Though we’re accustomed to seeing shrugs like this nowadays, this simple design was revolutionary in it’s time, as it’s made from one pattern piece (doubled) with one center back seam and two short seams under the arms creating the sleeves.
McCardell was the first American designer to use jersey to make dresses and separates, so I used lightweight wool jersey, again from Mood.com, to make the shrug.

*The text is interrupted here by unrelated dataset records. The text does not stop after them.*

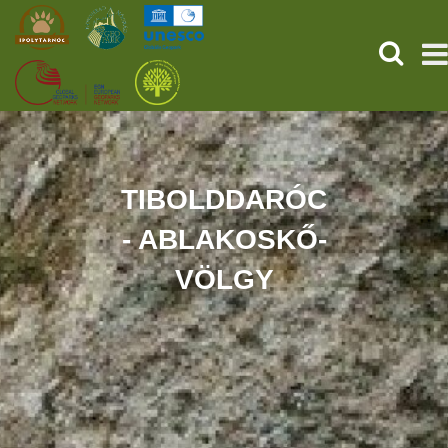
KERESÉ
KEZDŐOLDAL
ŐSVILÁGI POMPEJI
TIBOLDDARÓC
- ABLAKOSKŐ-
SZOLGÁLTATÁSOK
VÖLGY
PROGRAMOK
HÍREK
RÓLUNK
ONLINE JEGYVÁSÁRLÁS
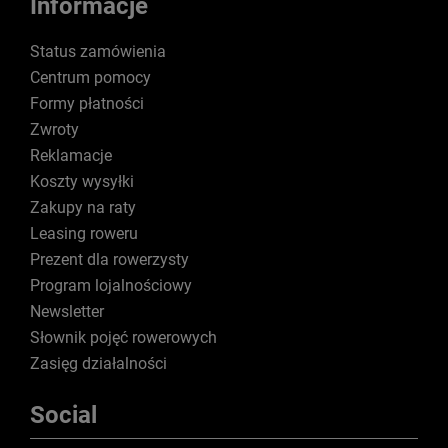
Informacje
Status zamówienia
Centrum pomocy
Formy płatności
Zwroty
Reklamacje
Koszty wysyłki
Zakupy na raty
Leasing roweru
Prezent dla rowerzysty
Program lojalnościowy
Newsletter
Słownik pojęć rowerowych
Zasięg działalności
Social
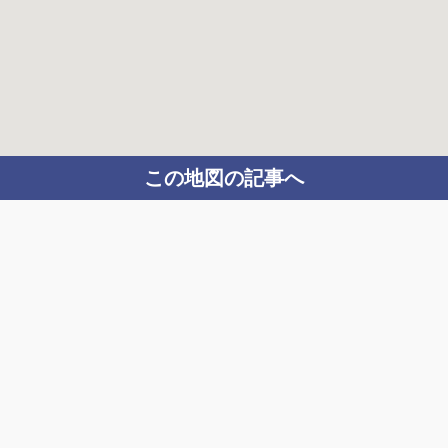
この地図の記事へ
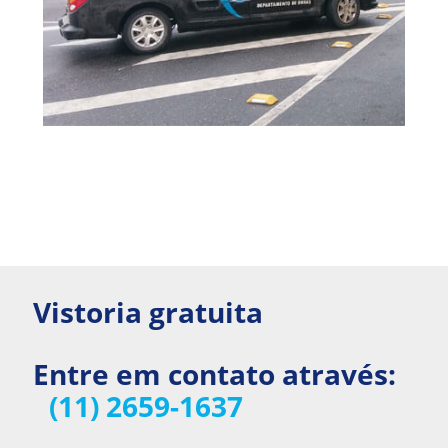
Vistoria gratuita
Entre em contato através:
(11) 2659-1637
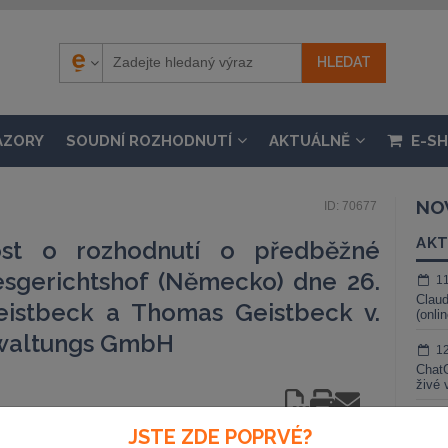
ÁZORY
SOUDNÍ ROZHODNUTÍ
AKTUÁLNĚ
E-S
NO
ID: 70677
AKT
st o rozhodnutí o předběžné
sgerichtshof (Německo) dne 26.
1
Claud
eistbeck a Thomas Geistbeck v.
(onli
waltungs GmbH
1
ChatG
živé 
1
JSTE ZDE POPRVÉ?
Gemin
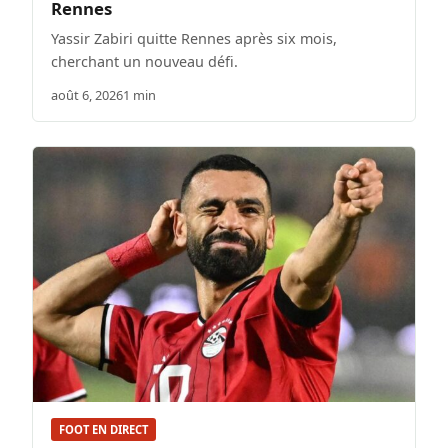
Rennes
Yassir Zabiri quitte Rennes après six mois,
cherchant un nouveau défi.
août 6, 2026
1 min
FOOT EN DIRECT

After cutting the jersey on the bias (and giving my thumb a nice slice with those Kai shears I’m always raving about) I stabilized the seam allowances using stretch stitch #9, which gives you a seam that almost looks like a straight stitch, but still has some give:
Here’s how the stay-stitching turned out:
Where the edge would be exposed, I folded it under and stitched again to finish it:
I decided to use old school French seams to finish the interior seams, since the fabric is so lightweight.
I started out by sewing the seam wrong side together, then trimmed the seam allowances.
I pressed open the seam, turned it so the pieces were right side together, then stitched the seam again, enclosing the raw edge of the first seam.
A nice clean finish for a nice clean design.
More to come on Claire McCardell, but right now I have to start packing up my sewing projects, tools and machine to decamp for Martha’s Vineyard for the summer. I hope you’ll join me there for some stitching at the beach!